Russia promotes a misleading video accusing Ukraine of using mannequins as casualties
Rossiya 24 airs false video accusing Ukraine of using mannequins to fake war casualties
Rossiya 24 broadcasted a video on April 7 accusing the Ukrainian military of using mannequins to stage war casualties. However, the video was taken in Russia on a TV series set. The video was shown on the streaming platform of the state-owned All-Russia State Television and Radio Broadcasting Company. The segment includes a watermark for the Russian pro-Kremlin Telegram channel U_G_M. Russian journalist Roman Super contacted Rossiya 24 requesting details about their report. He received a response stating that the channel director and editorial team did not “know that this was not Ukraine” and the video was “brought” to them.
- A fake BBC News report is being shared on pro-Kremlin Telegram channels. The BBC confirmed the video is fake. The video in question falsely asserts that a missile’s serial number proves Ukraine shelled the Kramatorsk train station on April 8. Ukrainian fact-checking organization StopFake debunked this narrative on April 10.

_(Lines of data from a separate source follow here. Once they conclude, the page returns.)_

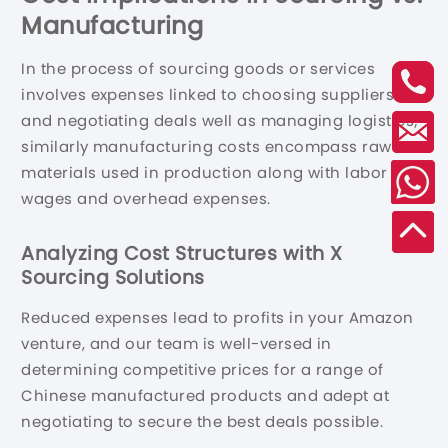
Manufacturing
In the process of sourcing goods or services
involves expenses linked to choosing suppliers
and negotiating deals well as managing logistics;
similarly manufacturing costs encompass raw
materials used in production along with labor
wages and overhead expenses.
Analyzing Cost Structures with X
Sourcing Solutions
Reduced expenses lead to profits in your Amazon
venture, and our team is well-versed in
determining competitive prices for a range of
Chinese manufactured products and adept at
negotiating to secure the best deals possible.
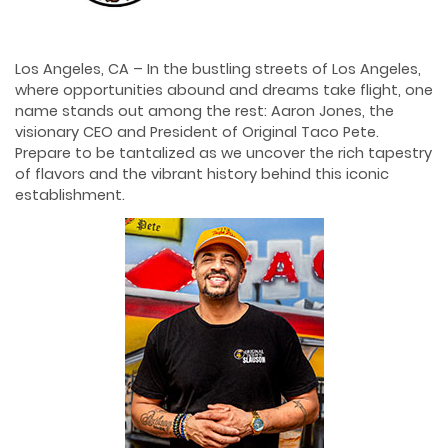
Los Angeles, CA – In the bustling streets of Los Angeles,
where opportunities abound and dreams take flight, one
name stands out among the rest: Aaron Jones, the
visionary CEO and President of Original Taco Pete.
Prepare to be tantalized as we uncover the rich tapestry
of flavors and the vibrant history behind this iconic
establishment.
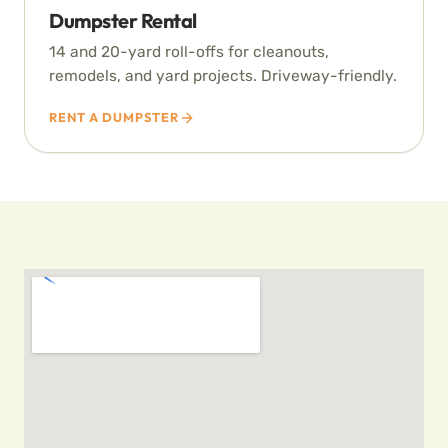
Dumpster Rental
14 and 20-yard roll-offs for cleanouts,
remodels, and yard projects. Driveway-friendly.
RENT A DUMPSTER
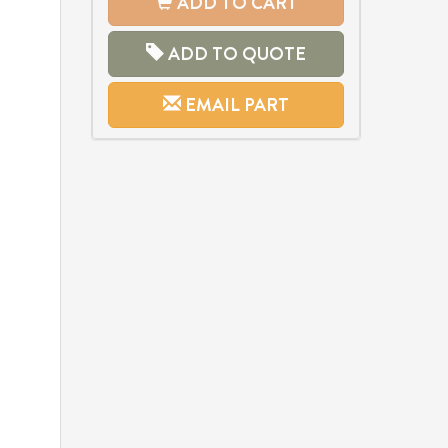
ADD TO CART
ADD TO QUOTE
EMAIL PART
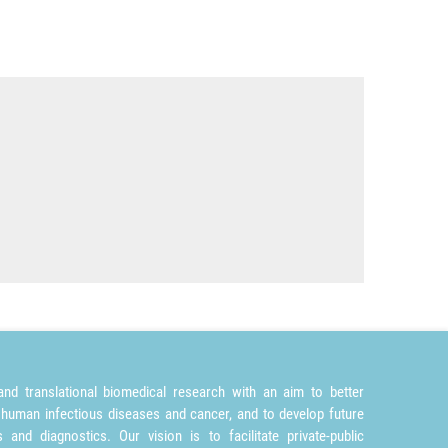
nd translational biomedical research with an aim to better
 human infectious diseases and cancer, and to develop future
and diagnostics. Our vision is to facilitate private-public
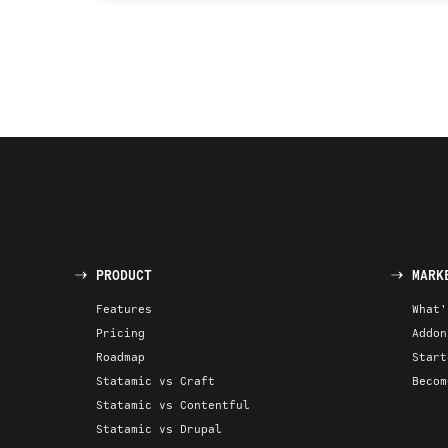
PRODUCT
MARK
Features
What'
Pricing
Addon
Roadmap
Start
Statamic vs Craft
Becom
Statamic vs Contentful
Statamic vs Drupal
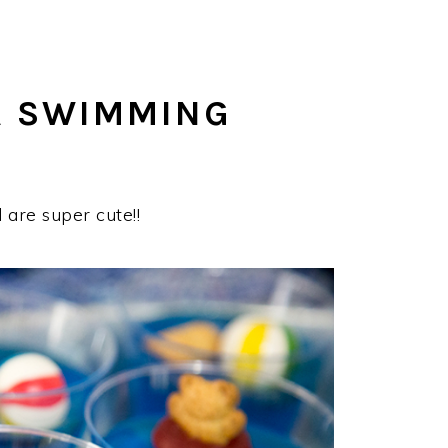
A SWIMMING
are super cute!!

- The situation in Mariupol continues to intensify as the Russian military increases pressure on the city’s remaining defenders. On April 12, a number of Ukrainian marines released a farewell video as they were running out of food and ammo. Pro-Kremlin social media accounts also disseminated videos of Ukrainian soldiers surrendering, claiming they depict Ukrainian forces captured in Mariupol. The actual number of POWs remains unknown, however, and Kremlin sources may be exaggerating statistics.
- Russian State Duma member Alexey Chernyak plans to propose a draft law that would ban access to YouTube in Russia for ten years. This comes after YouTube blocked the Russian parliament channel Duma TV for violating the video platform’s terms of service.
- Roskomnadzor accused Google of “a violation of an extremist nature,” demanding the organization take immediate measures to remove “threats against Russian users.” Russia’s communications regulator claimed that when internet users entered the phrase “dear Russians” into Google Translate, the service offered to replace it with a translation of the phrase “dead Russians” instead.
- As social media platforms move to restrict access to Russian state-affiliated channels, the Kremlin has announced the creation of a new Telegram channel, “Kremlin News”.